(THE RECORDS)

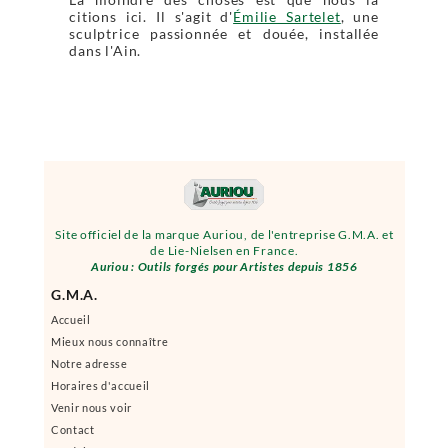
citions ici. Il s'agit d'
Émilie Sartelet
, une
sculptrice passionnée et douée, installée
dans l'Ain.
Site officiel de la marque Auriou, de l'entreprise G.M.A. et
de Lie-Nielsen en France.
Auriou : Outils forgés pour Artistes depuis 1856
G.M.A.
Accueil
Mieux nous connaître
Notre adresse
Horaires d'accueil
Venir nous voir
Contact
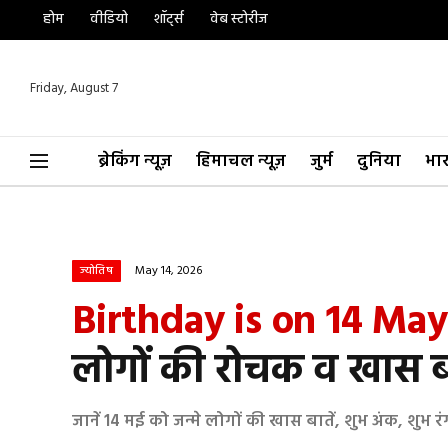
होम
वीडियो
शॉर्ट्स
वेब स्टोरीज
Friday, August 7
ब्रेकिंग न्यूज़
हिमाचल न्यूज़
जुर्म
दुनिया
भा
May 14, 2026
ज्योतिष
Birthday is on 14 May
लोगों की रोचक व खास बा
जानें 14 मई को जन्मे लोगों की खास बातें, शुभ अंक, श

(End THE RECORDS)

*TASK DESCRIPTION*
Take the line that holds "de Lie-Nielsen en France." as the start and the last line of the data as the end. Copy only those lines exactly, both ends included, except the pictures.

*WRITTEN ANSWER*
de Lie-Nielsen en France.
Auriou : Outils forgés pour Artistes depuis 1856
G.M.A.
Accueil
Mieux nous connaître
Notre adresse
Horaires d'accueil
Venir nous voir
Contact
होम
वीडियो
शॉर्ट्स
वेब स्टोरीज
Friday, August 7
ब्रेकिंग न्यूज़
हिमाचल न्यूज़
जुर्म
दुनिया
भा
May 14, 2026
ज्योतिष
Birthday is on 14 May
लोगों की रोचक व खास बा
जानें 14 मई को जन्मे लोगों की खास बातें, शुभ अंक, श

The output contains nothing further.